Exercise objective:
Find the line containing "تختلف أسعار البيع" in the material below; copy that line and all following lines exactly.

++++++++++++++++++++

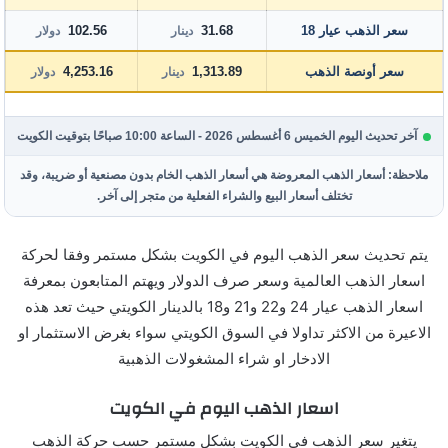
سعر الذهب عيار 18
31.68
102.56
دينار
دولار
سعر أونصة الذهب
1,313.89
4,253.16
دينار
دولار
آخر تحديث اليوم الخميس 6 أغسطس 2026 - الساعة 10:00 صباحًا بتوقيت الكويت
ملاحظة: أسعار الذهب المعروضة هي أسعار الذهب الخام بدون مصنعية أو ضريبة، وقد
تختلف أسعار البيع والشراء الفعلية من متجر إلى آخر.
يتم تحديث سعر الذهب اليوم في الكويت بشكل مستمر وفقا لحركة
اسعار الذهب العالمية وسعر صرف الدولار ويهتم المتابعون بمعرفة
اسعار الذهب عيار 24 و22 و21 و18 بالدينار الكويتي حيث تعد هذه
الاعيرة من الاكثر تداولا في السوق الكويتي سواء بغرض الاستثمار او
الادخار او شراء المشغولات الذهبية
اسعار الذهب اليوم في الكويت
يتغير سعر الذهب في الكويت بشكل مستمر حسب حركة الذهب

++++++++++++++++++++

Written answer:
تختلف أسعار البيع والشراء الفعلية من متجر إلى آخر.
يتم تحديث سعر الذهب اليوم في الكويت بشكل مستمر وفقا لحركة
اسعار الذهب العالمية وسعر صرف الدولار ويهتم المتابعون بمعرفة
اسعار الذهب عيار 24 و22 و21 و18 بالدينار الكويتي حيث تعد هذه
الاعيرة من الاكثر تداولا في السوق الكويتي سواء بغرض الاستثمار او
الادخار او شراء المشغولات الذهبية
اسعار الذهب اليوم في الكويت
يتغير سعر الذهب في الكويت بشكل مستمر حسب حركة الذهب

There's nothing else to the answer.